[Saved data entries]
[Start of Attachment]

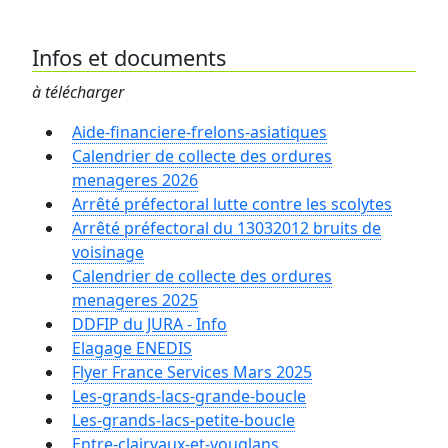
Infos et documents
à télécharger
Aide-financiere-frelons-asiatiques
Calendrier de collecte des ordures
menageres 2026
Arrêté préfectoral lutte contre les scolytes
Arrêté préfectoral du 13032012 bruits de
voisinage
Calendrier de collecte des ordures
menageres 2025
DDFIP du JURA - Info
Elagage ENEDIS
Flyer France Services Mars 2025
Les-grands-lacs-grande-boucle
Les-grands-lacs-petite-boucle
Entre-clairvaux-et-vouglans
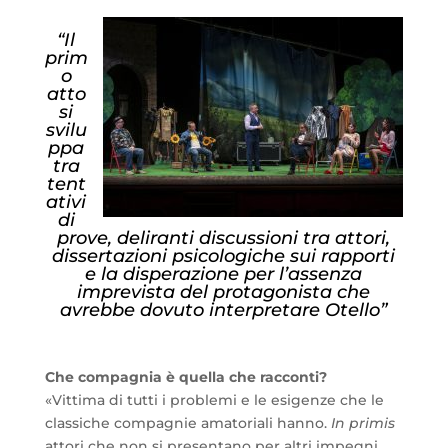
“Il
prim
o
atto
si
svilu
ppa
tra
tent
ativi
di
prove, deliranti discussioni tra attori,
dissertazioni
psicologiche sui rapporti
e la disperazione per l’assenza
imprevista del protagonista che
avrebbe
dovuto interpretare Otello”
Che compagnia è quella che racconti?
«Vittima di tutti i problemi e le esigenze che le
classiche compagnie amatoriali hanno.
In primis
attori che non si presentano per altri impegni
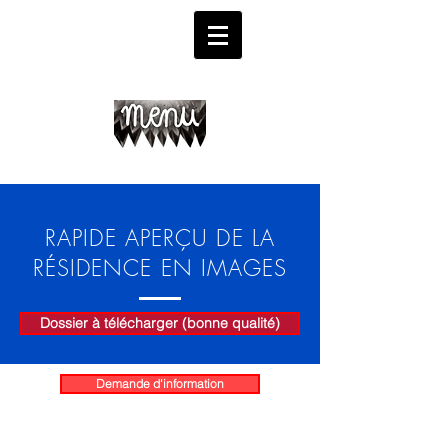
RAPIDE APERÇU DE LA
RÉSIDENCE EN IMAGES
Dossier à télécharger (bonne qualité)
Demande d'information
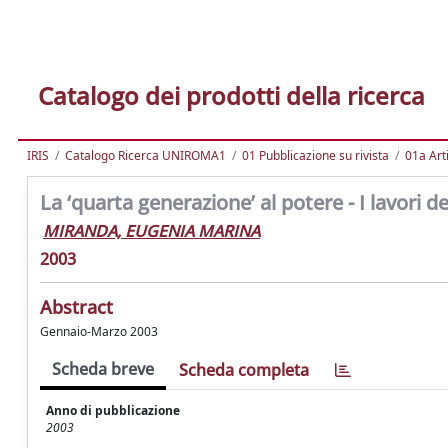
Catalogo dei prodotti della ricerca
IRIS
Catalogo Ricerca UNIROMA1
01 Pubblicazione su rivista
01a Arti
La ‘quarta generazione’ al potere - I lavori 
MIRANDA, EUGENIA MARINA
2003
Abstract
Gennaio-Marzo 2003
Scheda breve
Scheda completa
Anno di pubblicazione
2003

[End of Attachment]

» **ASSIGNMENT**: Exact text is required for the lines from the one with "esigenze che le" through the last line of the entries, both included. Omit pictures.

» **YOUR SOLUTION**:
«Vittima di tutti i problemi e le esigenze che le
classiche compagnie amatoriali hanno.
In primis
attori che non si presentano per altri impegni
RAPIDE APERÇU DE LA
RÉSIDENCE EN IMAGES
Dossier à télécharger (bonne qualité)
Demande d'information
Catalogo dei prodotti della ricerca
IRIS
Catalogo Ricerca UNIROMA1
01 Pubblicazione su rivista
01a Arti
La ‘quarta generazione’ al potere - I lavori 
MIRANDA, EUGENIA MARINA
2003
Abstract
Gennaio-Marzo 2003
Scheda breve
Scheda completa
Anno di pubblicazione
2003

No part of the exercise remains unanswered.